#### Assigned task
Exactly as they stand, give the records below again, with no images.

#### Dataset entries

-=-=-

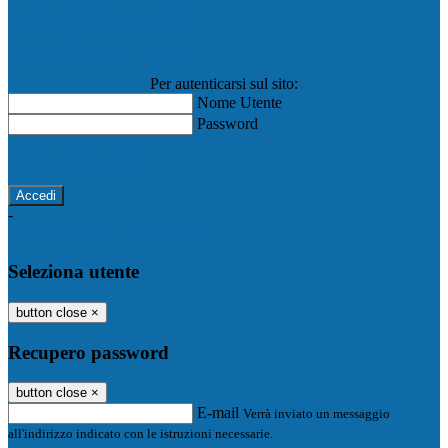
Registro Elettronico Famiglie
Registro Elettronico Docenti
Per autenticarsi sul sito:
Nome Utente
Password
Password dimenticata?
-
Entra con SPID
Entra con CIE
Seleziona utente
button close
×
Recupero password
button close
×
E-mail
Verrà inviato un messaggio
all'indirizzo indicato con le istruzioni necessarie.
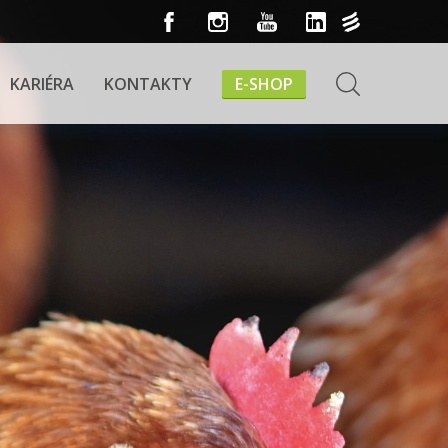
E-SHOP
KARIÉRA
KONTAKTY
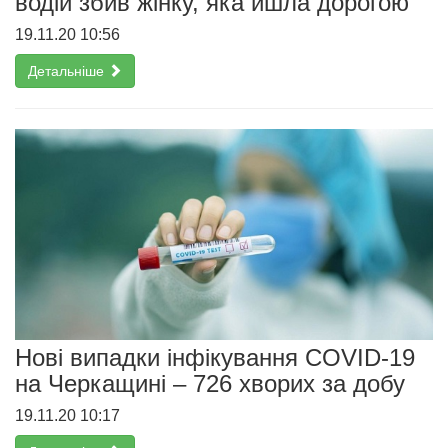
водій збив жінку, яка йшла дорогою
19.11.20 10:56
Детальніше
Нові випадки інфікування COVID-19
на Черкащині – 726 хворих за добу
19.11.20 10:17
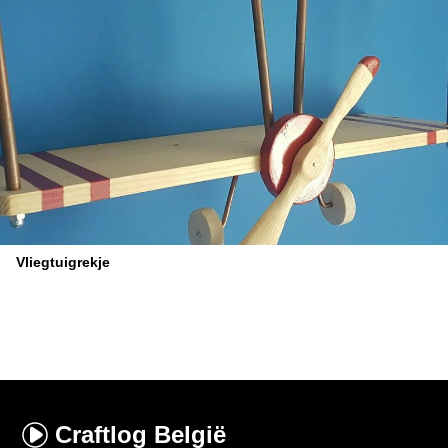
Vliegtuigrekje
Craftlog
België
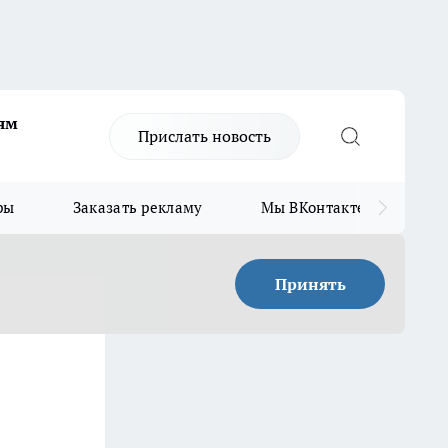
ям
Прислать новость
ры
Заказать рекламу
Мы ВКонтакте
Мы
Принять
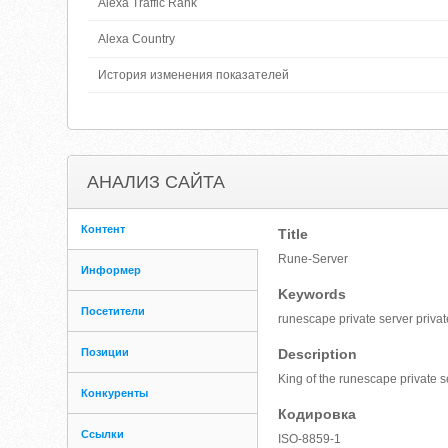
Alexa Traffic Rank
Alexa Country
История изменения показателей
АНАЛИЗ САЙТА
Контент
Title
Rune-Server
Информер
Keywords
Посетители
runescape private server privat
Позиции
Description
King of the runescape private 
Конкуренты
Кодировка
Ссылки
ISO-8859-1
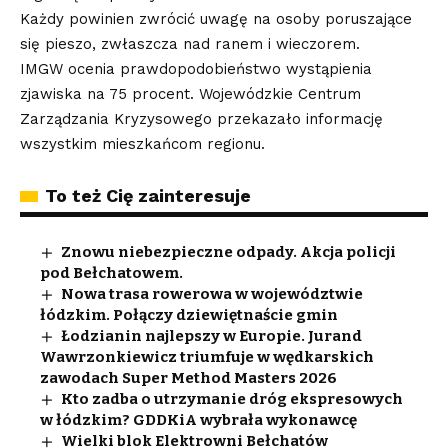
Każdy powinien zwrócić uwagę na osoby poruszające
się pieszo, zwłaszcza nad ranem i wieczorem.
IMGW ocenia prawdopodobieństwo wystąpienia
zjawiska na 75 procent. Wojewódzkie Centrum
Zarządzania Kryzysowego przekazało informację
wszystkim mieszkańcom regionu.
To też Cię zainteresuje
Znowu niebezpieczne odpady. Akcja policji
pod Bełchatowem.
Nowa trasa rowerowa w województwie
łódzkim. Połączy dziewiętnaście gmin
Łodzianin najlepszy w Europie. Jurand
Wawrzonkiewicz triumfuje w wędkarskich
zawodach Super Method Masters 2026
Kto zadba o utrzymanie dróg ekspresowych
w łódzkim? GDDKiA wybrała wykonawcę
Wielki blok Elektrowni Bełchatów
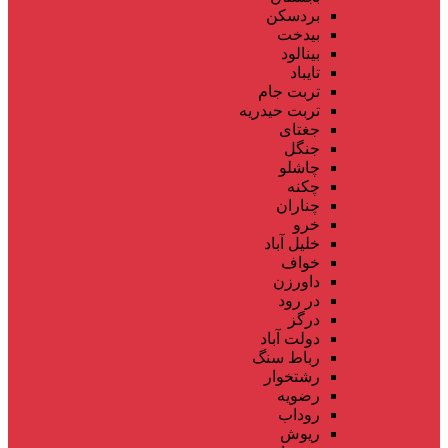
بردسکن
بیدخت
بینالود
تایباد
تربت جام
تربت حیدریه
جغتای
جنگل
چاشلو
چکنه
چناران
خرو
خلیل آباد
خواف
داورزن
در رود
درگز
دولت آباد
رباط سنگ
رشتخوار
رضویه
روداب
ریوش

-=-=-

#### Your response
Registro Elettronico Famiglie
Registro Elettronico Docenti
Per autenticarsi sul sito:
Nome Utente
Password
Password dimenticata?
-
Entra con SPID
Entra con CIE
Seleziona utente
button close
×
Recupero password
button close
×
E-mail
Verrà inviato un messaggio
all'indirizzo indicato con le istruzioni necessarie.
E-SHOP
KARIÉRA
KONTAKTY
водій збив жінку, яка йшла дорогою
19.11.20 10:56
Детальніше
Нові випадки інфікування COVID-19
на Черкащині – 726 хворих за добу
19.11.20 10:17
Vliegtuigrekje
Craftlog
België
ям
Прислать новость
ры
Заказать рекламу
Мы ВКонтакте
Мы
Принять
Alexa Traffic Rank
Alexa Country
История изменения показателей
АНАЛИЗ САЙТА
Контент
Title
Rune-Server
Информер
Keywords
Посетители
runescape private server privat
Позиции
Description
King of the runescape private 
Конкуренты
Кодировка
Ссылки
ISO-8859-1
Każdy powinien zwrócić uwagę na osoby poruszające
się pieszo, zwłaszcza nad ranem i wieczorem.
IMGW ocenia prawdopodobieństwo wystąpienia
zjawiska na 75 procent. Wojewódzkie Centrum
Zarządzania Kryzysowego przekazało informację
wszystkim mieszkańcom regionu.
To też Cię zainteresuje
Znowu niebezpieczne odpady. Akcja policji
pod Bełchatowem.
Nowa trasa rowerowa w województwie
łódzkim. Połączy dziewiętnaście gmin
Łodzianin najlepszy w Europie. Jurand
Wawrzonkiewicz triumfuje w wędkarskich
zawodach Super Method Masters 2026
Kto zadba o utrzymanie dróg ekspresowych
w łódzkim? GDDKiA wybrała wykonawcę
Wielki blok Elektrowni Bełchatów
بردسکن
بیدخت
بینالود
تایباد
تربت جام
تربت حیدریه
جغتای
جنگل
چاشلو
چکنه
چناران
خرو
خلیل آباد
خواف
داورزن
در رود
درگز
دولت آباد
رباط سنگ
رشتخوار
رضویه
روداب
ریوش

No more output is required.